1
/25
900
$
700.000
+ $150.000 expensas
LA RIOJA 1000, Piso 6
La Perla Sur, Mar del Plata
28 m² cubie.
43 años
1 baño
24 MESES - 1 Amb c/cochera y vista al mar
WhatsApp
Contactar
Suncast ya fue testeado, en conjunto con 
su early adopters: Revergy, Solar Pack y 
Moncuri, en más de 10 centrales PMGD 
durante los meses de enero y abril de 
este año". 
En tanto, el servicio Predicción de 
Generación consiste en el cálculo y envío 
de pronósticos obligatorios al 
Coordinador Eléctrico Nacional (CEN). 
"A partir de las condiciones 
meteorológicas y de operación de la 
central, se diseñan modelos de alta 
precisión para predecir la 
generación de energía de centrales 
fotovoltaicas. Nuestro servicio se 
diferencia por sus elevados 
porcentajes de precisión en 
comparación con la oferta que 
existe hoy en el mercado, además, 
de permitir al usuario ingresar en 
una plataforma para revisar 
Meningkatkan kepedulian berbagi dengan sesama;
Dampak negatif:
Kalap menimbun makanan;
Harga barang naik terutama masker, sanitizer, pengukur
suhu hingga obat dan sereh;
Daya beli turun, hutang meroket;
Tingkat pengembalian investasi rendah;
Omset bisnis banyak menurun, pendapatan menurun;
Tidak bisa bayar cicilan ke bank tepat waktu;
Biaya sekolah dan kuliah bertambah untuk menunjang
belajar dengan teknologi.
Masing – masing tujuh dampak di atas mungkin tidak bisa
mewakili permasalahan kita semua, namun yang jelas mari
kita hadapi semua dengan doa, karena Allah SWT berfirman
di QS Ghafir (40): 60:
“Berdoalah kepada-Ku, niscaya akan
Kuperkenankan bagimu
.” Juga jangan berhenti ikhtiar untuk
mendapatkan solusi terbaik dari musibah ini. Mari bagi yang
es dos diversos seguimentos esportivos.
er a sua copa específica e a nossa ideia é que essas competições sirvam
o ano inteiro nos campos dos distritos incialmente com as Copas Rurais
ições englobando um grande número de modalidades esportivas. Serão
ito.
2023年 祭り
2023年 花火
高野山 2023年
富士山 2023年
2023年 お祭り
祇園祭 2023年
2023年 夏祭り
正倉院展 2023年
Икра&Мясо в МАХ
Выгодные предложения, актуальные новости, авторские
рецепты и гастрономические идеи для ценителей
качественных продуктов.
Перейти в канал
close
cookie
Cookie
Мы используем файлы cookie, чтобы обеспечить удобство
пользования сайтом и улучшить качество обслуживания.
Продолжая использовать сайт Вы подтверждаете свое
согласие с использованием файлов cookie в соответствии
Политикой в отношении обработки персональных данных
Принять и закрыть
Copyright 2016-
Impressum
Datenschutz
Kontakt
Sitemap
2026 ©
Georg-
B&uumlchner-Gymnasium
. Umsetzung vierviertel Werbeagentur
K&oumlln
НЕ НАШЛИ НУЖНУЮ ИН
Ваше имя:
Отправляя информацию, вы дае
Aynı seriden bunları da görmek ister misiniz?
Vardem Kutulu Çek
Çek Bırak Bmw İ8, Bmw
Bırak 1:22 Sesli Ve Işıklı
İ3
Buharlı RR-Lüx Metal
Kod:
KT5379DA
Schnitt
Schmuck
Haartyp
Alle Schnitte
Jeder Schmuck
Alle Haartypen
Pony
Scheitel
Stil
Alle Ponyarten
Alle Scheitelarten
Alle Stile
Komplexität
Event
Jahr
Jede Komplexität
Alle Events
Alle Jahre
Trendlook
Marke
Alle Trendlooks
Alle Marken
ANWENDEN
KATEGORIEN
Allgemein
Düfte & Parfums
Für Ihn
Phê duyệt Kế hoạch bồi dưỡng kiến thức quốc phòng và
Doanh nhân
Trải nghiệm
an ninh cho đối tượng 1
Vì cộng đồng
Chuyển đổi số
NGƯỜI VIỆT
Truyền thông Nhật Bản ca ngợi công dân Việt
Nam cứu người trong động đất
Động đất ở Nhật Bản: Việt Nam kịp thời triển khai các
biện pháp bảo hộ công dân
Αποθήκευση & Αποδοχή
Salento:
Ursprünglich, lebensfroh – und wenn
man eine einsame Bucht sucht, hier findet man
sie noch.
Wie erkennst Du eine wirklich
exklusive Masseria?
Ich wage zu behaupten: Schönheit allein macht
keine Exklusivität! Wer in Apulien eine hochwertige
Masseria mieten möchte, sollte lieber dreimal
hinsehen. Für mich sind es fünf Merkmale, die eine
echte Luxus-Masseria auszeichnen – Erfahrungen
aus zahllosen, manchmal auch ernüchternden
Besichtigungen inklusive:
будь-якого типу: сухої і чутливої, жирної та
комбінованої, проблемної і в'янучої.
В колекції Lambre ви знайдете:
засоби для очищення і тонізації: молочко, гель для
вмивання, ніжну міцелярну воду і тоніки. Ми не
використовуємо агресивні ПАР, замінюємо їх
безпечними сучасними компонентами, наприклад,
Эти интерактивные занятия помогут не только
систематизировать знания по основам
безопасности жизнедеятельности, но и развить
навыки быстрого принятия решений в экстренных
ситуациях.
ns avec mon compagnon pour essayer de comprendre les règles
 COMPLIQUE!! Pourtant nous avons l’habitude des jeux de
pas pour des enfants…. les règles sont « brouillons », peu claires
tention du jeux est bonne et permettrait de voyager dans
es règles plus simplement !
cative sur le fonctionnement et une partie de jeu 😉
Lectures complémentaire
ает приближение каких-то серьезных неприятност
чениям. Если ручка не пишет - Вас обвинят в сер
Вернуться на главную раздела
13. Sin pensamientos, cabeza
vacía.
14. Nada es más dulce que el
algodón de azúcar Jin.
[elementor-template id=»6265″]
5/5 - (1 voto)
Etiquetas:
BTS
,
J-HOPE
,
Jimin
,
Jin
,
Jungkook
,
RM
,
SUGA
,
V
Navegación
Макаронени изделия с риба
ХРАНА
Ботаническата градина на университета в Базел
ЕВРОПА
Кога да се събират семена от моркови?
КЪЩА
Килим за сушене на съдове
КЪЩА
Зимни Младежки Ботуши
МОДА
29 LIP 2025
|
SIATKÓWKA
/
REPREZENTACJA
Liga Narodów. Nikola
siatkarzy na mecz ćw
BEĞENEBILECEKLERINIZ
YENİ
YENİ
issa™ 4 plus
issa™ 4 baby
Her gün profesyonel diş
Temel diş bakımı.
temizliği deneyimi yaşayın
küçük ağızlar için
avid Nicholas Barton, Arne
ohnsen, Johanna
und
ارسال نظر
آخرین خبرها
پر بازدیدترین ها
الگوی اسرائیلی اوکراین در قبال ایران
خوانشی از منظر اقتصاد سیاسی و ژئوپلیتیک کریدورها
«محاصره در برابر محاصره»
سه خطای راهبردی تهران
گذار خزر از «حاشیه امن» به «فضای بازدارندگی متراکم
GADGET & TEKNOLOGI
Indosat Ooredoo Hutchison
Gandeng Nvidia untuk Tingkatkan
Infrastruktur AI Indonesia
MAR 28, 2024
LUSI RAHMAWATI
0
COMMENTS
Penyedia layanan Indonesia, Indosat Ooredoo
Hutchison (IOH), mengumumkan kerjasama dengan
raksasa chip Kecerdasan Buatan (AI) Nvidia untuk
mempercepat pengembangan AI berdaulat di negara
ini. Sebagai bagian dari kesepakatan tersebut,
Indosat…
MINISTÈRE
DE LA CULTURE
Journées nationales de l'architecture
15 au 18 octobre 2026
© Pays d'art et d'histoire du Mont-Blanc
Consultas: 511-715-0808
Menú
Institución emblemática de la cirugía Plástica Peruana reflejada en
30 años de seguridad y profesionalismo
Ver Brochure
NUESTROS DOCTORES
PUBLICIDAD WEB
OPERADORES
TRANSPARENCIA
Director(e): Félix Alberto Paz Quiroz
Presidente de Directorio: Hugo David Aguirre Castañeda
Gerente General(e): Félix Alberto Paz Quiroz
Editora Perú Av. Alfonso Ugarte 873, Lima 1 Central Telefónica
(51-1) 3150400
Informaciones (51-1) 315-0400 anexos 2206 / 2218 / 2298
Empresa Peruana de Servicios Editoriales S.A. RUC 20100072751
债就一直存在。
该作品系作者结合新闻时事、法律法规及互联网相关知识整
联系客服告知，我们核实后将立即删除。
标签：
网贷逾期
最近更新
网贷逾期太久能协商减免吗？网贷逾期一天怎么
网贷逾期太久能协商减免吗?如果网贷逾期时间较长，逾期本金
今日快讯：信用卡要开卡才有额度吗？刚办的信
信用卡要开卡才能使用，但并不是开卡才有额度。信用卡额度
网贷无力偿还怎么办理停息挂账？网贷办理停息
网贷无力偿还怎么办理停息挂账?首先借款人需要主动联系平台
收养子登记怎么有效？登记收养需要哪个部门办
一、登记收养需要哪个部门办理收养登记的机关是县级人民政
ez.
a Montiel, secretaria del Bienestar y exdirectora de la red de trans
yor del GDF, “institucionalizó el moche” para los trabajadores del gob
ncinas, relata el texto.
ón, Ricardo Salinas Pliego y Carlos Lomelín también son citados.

> **Work order**
Only the lines that hold the word "dari" are wanted; each should be pulled from the records.

> **Your solution**
mendapatkan solusi terbaik dari musibah ini. Mari bagi yang
ini. Sebagai bagian dari kesepakatan tersebut,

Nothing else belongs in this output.